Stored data
++++++++
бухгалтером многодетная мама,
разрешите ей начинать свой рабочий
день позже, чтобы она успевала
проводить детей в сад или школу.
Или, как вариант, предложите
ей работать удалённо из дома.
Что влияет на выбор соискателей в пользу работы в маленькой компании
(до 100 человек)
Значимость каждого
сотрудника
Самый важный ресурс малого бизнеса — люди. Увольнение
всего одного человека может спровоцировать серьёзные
++++++++
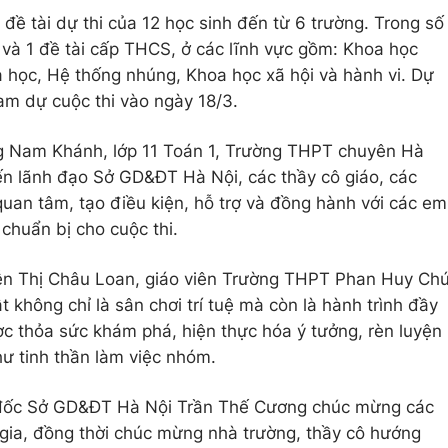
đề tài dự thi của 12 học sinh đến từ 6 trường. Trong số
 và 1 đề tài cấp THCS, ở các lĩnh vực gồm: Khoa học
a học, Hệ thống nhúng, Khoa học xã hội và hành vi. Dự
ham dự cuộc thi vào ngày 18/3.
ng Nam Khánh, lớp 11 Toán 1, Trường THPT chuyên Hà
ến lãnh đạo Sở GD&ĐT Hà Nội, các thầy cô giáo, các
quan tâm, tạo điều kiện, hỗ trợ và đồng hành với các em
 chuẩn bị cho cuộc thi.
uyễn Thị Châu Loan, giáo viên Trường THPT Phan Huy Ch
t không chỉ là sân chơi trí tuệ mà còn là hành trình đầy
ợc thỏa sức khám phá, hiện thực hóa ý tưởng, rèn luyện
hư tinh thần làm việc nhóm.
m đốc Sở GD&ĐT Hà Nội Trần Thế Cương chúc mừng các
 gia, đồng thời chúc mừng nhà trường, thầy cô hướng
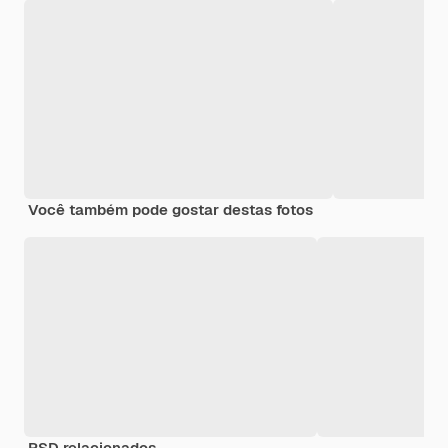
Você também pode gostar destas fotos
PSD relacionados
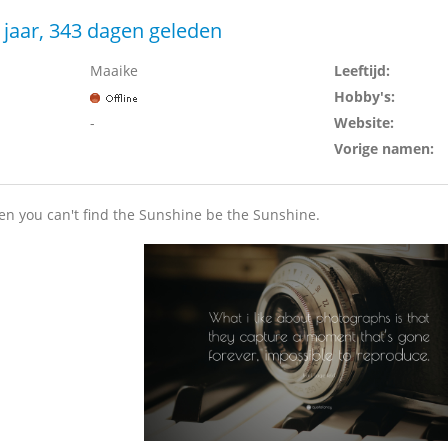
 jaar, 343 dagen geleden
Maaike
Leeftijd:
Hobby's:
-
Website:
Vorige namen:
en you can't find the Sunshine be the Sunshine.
++++++++
Scan the data for lines containing "chúc" and copy all of them.

ANSWER SPACE:
m đốc Sở GD&ĐT Hà Nội Trần Thế Cương chúc mừng các
 gia, đồng thời chúc mừng nhà trường, thầy cô hướng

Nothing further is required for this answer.